If you see this page, the nginx web server is successfully installed and
working. Further configuration is required.

For online documentation and support please refer to
nginx.org.

Commercial support is available at
nginx.com.

Thank you for using nginx.


[root@91202914ab48 /]# exit

If we can see the second container process, we see a Nginx process running. This way we have connected 2 containers with the same namespace. The second container has the same network and process tree namespace attached from the first container. Since we have the network namespace shared, the nginx process running on the first container can be accessed by using “localhost:80” from the second container.

Generally when ever a container is created, we see the similar namespace settings as below,

But when we have 2 containers with shared namespaces we can see both containers attached as below,

This is the same with Pods. Instead of creating multiple containers and running them on shared namespaces and cgroups, we create Pods with multiple containers. The orchestration platform that creates pods will take care of creating containers inside the pods with a shared model. The Orchestration platform like Kubernetes will take care of automating the creation of containers inside a pod with correct namespaces and cgroups set.

So What are pods anyway?
Pod is a group of one or more containers ( basically docker or rkt containers ) with shared storage/network and a spec file on how to run the containers inside the pod.

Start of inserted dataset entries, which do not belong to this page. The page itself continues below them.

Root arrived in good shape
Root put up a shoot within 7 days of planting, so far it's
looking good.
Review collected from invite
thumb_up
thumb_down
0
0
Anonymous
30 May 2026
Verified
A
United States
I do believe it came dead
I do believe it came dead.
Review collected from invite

The containers inside the pod are always co-located and co-scheduled that run in a shared context. The containers running inside the pod can now talk with each other on a local host. The pod will be given a single IP address and all containers inside the pod will be accessed with the pod ip address.A Storage location attached to the pod can now be accessed by any number of containers inside the pod.

We can also think of a pod to be a single VM with one or more containers that have a single IP address and Port space. Containers inside the pod talk to each other on localhost since we have the same shared network space. They communicate with each other with standard inter-process communication systems. Contains inside the pod also have access to shared volumes, which are defined in the pod spec file. These volumes can be mounted to one or all containers running inside the pod by defining the mount options in the pod spec file.

Why Pods?
A Pod represents a Unit of deployment, a single instance of an application or multiple instances of different applications that are tightly coupled and that share resources. The “one-container-per-pod” model is the most common use case where you run one instance of your application in a container in a pod.

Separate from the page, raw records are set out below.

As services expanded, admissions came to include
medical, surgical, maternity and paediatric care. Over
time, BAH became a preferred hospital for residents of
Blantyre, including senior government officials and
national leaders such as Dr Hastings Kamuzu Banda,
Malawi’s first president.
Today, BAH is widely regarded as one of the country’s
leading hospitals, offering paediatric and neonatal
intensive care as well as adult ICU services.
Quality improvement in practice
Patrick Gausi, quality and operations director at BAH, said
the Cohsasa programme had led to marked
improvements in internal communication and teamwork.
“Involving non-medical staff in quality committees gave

Multi-container model comes into picture when we have applications that are tightly integrated together. For example, we have a pod with 2 containers as below,

In the above image, we have a pod with shared volume and network. The volume is mounted to both containers “content puller application” and “web server”. The container “content puller” will pull content from the content management system and put it in the volumes. The web server container will pull the content from volume and will be displayed for users. Since these 2 containers are serving a single purpose of displaying the content to users, we can think of these multiple cooperating processes ( Containers ) a single unit of service.

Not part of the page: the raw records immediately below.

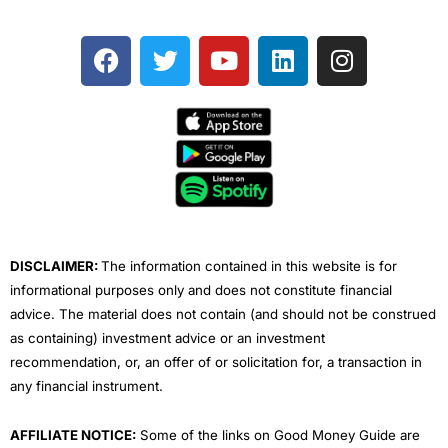
F
T
Y
L
I
a
w
o
i
n
c
i
u
n
s
e
t
t
k
t
b
t
u
e
a
o
e
b
d
g
o
r
e
i
r
k
n
a
m
DISCLAIMER:
The information contained in this website is for
informational purposes only and does not constitute financial
advice. The material does not contain (and should not be construed
as containing) investment advice or an investment
recommendation, or, an offer of or solicitation for, a transaction in
any financial instrument.
AFFILIATE NOTICE:
Some of the links on Good Money Guide are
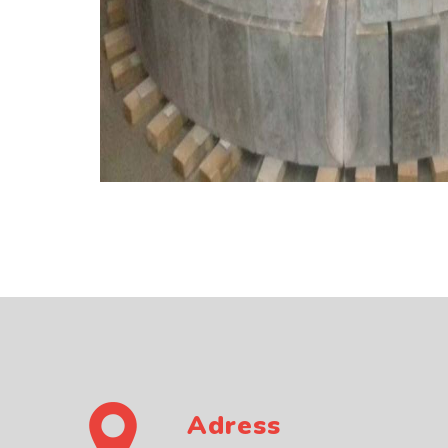
Adress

Unit of deployment - Since multiple containers run in the pod they are treated as a single unit of deployment. Everything done on that pod will also work on the containers running inside the pod.

Management : Since multiple containers in pods represents a single unit of service, management, deployment can be very easy. Pods can now be easily deployed with multiple versions, horizontally scaled and replicated. Colocation (co-scheduling), shared fate (e.g. termination), coordinated replication, resource sharing, and dependency management are handled automatically for containers in a Pod

Ease of use : The orchestration platform takes care of running the pods with containers. We application developers don't need to worry about the container exit , signalling etc. When a pod goes down, the platform takes care of getting up the pod in a new machine including the containers and volumes attached as before.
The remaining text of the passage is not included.